The CliffsNotes version of how stock market trends in 2013 will be remembered is something most investors already know. Stocks thrived, achieving their best annual return in a decade. Commodities such as gold and silver struggled due to the lack of investor fear. And more companies went public on U.S. exchanges than at any point since 2004.
But there were other trends that could have ramifications that linger well beyond 2013. Looking more at the big picture and not exclusively through the “what happened in 2013” lens, we learned a great deal about U.S. markets this year. Those lessons could be valuable as you decide how to invest in 2014.
Three Stock Market Trends in 2013
Quantitative Easing = Bull Market. In response to the worst recession since the Great Depression, the Federal Reserve issued its first round of “quantitative easing” – buying back billions of dollars in bonds every month to help stimulate the struggling economy starting in November 2008. “QE1,” as it has since become known, lasted until March 2010. During that time, the S&P 500 gained 37%.
Seven months later, QE2 was initiated in November 2010. That lasted until June 2011, and stocks advanced another 10% during those eight months.
The latest round of quantitative easing, QE3, began in September 2012. Stocks have shot up 22% since then, shattering all-time records in the process.
In the 39 months that quantitative easing has been in place, the S&P has risen a combined 70%. That’s an average of 21.5% annually. As long as QE3 is in place, expect the ongoing bull rally to continue.
Investor Fear is all but Absent. Just look at the VIX, a.k.a. the investor fear gauge. It’s less than a third as high as it was in 2011, when European debt concerns dominated U.S. markets. It’s one-quarter as high as it was during the recession. Not since 2007 has the VIX been this low.
The absence of investor fear was reflected in the market’s response to a number of supposedly cataclysmic events.

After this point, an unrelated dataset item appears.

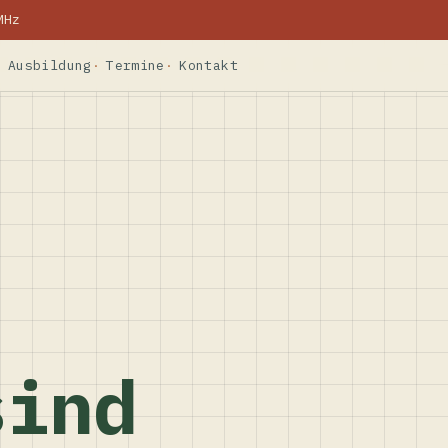
MHz
Ausbildung
Termine
Kontakt
sind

Sequestration, the debt deadline, the 16-day government shutdown – none of it put much of a dent in the ongoing bull rally. That’s a far cry from two years ago, when the European debt crisis created mass chaos and uncertainty on Wall Street.

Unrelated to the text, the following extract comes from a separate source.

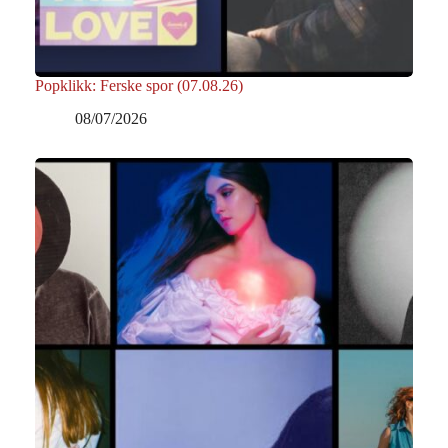
Popklikk: Ferske spor (07.08.26)
08/07/2026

This year’s myriad domestic financial issues did little to prevent investors from buying stocks. At no point since the recession have investors so unconcerned with macro issues. For now, fear is dead.

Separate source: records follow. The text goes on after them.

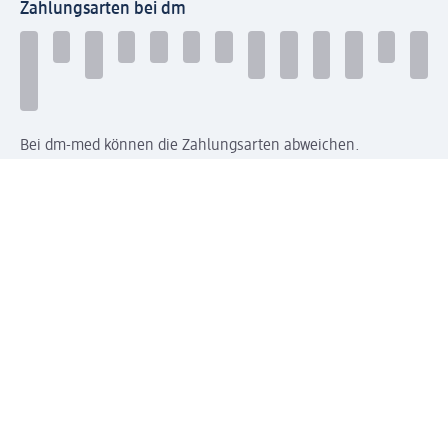
Zahlungsarten bei dm
Bei dm-med können die Zahlungsarten abweichen.
Mit dm verbinden
Jetzt die dm-App herunterladen
Impressum dm
Datenschutz dm
Einwilligungsverwaltung
Nutzungsbedingungen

A Pullback Isn’t as Imminent as Many Analysts Say It Is. We’ve heard it time and again over the past year: Stocks were overbought, the economy wasn’t growing fast enough to warrant these inflated share prices, bull runs never last this long without a pullback. Since the first few months of the year, that was the theme. And stocks have continued rise to new heights every month.
It’s true that no bull run lasts forever. But there have been longer rallies than this. From October 1990 to October 1997, the S&P went 1,767 days without a 10% pullback. From March 2003 to October 2007, stocks went 1,153 trading days without a 10% pullback.
Right now we’re at roughly 550 trading days without a major pullback. That’s chump change compared to those previous “droughts.” As for stocks being overbought, keep in mind that the S&P is trading at a lower P/E than it was from 1998-2005.
That doesn’t mean stocks aren’t technically overbought. It just means that stocks have sustained rallies before when being far more overbought.
A correction may be coming. But if the stock market trends in 2013 taught us anything, no one can tell you with any certainty when it will happen.